(Beginning of Data to process)

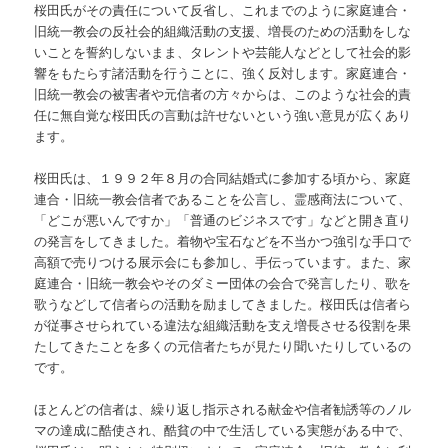
桜田氏がその責任について反省し、これまでのように家庭連合・
旧統一教会の反社会的組織活動の支援、増長のための活動をしな
いことを誓約しないまま、タレントや芸能人などとして社会的影
響をもたらす諸活動を行うことに、強く反対します。家庭連合・
旧統一教会の被害者や元信者の方々からは、このような社会的責
任に無自覚な桜田氏の言動は許せないという強い意見が広くあり
ます。
桜田氏は、１９９２年８月の合同結婚式に参加する頃から、家庭
連合・旧統一教会信者であることを公言し、霊感商法について、
「どこが悪いんですか」「普通のビジネスです」などと開き直り
の発言をしてきました。着物や宝石などを不当かつ強引な手口で
高額で売りつける展示会にも参加し、手伝っています。また、家
庭連合・旧統一教会やそのダミー団体の会合で発言したり、歌を
歌うなどして信者らの活動を励ましてきました。桜田氏は信者ら
が従事させられている違法な組織活動を支え増長させる役割を果
たしてきたことを多くの元信者たちが見たり聞いたりしているの
です。
ほとんどの信者は、繰り返し指示される献金や信者勧誘等のノル
マの達成に酷使され、酷貧の中で生活している実態がある中で、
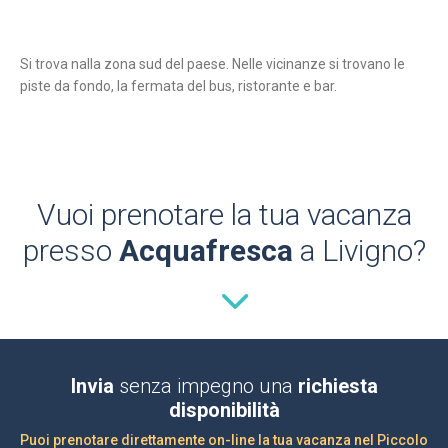
Si trova nalla zona sud del paese. Nelle vicinanze si trovano le
piste da fondo, la fermata del bus, ristorante e bar.
Vuoi prenotare la tua vacanza
presso
Acquafresca
a Livigno?
Invia
senza impegno una
richiesta
disponibilità
Puoi prenotare direttamente on-line la tua vacanza nel Piccolo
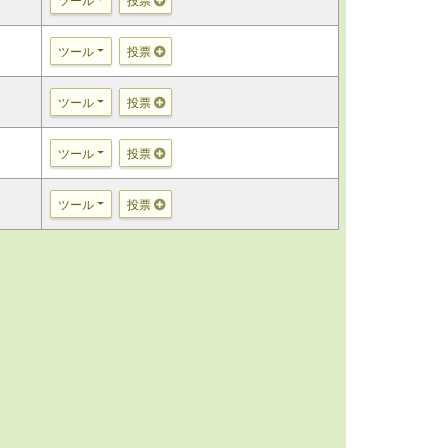
ツール
投票
ツール
投票
ツール
投票
ツール
投票
ツール
投票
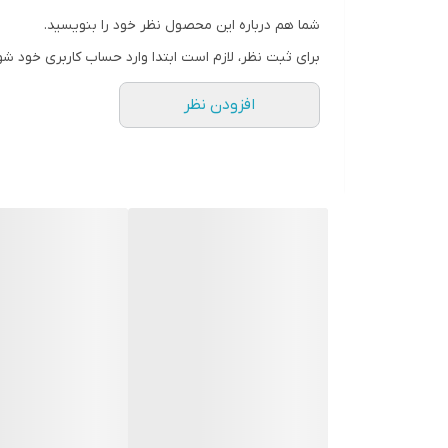
کاهش کشیدگی و احساس خشکی پوست.
شما هم درباره این محصول نظر خود را بنویسید.
بازسازی بافت پوست و کمک به ترمیم.
برای ثبت نظر، لازم است ابتدا وارد حساب کاربری خود شو
رایحه ملایم و طبیعی آووکادو.
افزودن نظر
حجم 240 میلی‌لیتری اقتصادی و مقرون‌به‌صرفه.
نحوه مصرف
برای بهترین نتیجه، روزانه
رفع خشکی و حفظ نرمی پوست خواهد شد.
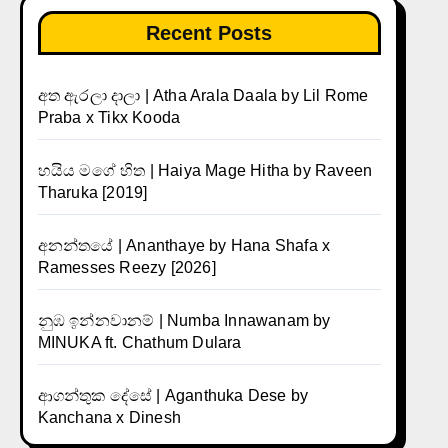
Recent Posts
අත ඇරලා දාලා | Atha Arala Daala by Lil Rome
Praba x Tikx Kooda
හයිය මගේ හිත | Haiya Mage Hitha by Raveen
Tharuka [2019]
අනන්තයේ | Ananthaye by Hana Shafa x
Ramesses Reezy [2026]
නුඹ ඉන්නවානම් | Numba Innawanam by
MINUKA ft. Chathum Dulara
ආගන්තුක දේසේ | Aganthuka Dese by
Kanchana x Dinesh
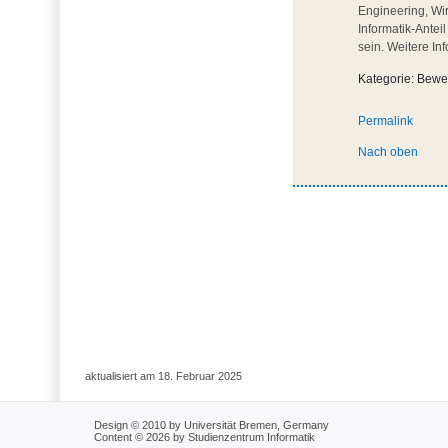
Engineering, Wir
Informatik-Ante
sein. Weitere In
Kategorie: Bewe
Permalink
Nach oben
aktualisiert am 18. Februar 2025
Design © 2010 by Universität Bremen, Germany
Content © 2026 by Studienzentrum Informatik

(End of Data to process)

_About this exercise_:
Above are the records. Copy the lines beginning at the one that has "旧統一教会の被害者や元信者の方々からは、このような社会的責" and ending with the one that has "庭連合・旧統一教会やそのダミー団体の会合で発言したり、歌を", unchanged.

_Exercise solution_:
旧統一教会の被害者や元信者の方々からは、このような社会的責
任に無自覚な桜田氏の言動は許せないという強い意見が広くあり
ます。
桜田氏は、１９９２年８月の合同結婚式に参加する頃から、家庭
連合・旧統一教会信者であることを公言し、霊感商法について、
「どこが悪いんですか」「普通のビジネスです」などと開き直り
の発言をしてきました。着物や宝石などを不当かつ強引な手口で
高額で売りつける展示会にも参加し、手伝っています。また、家
庭連合・旧統一教会やそのダミー団体の会合で発言したり、歌を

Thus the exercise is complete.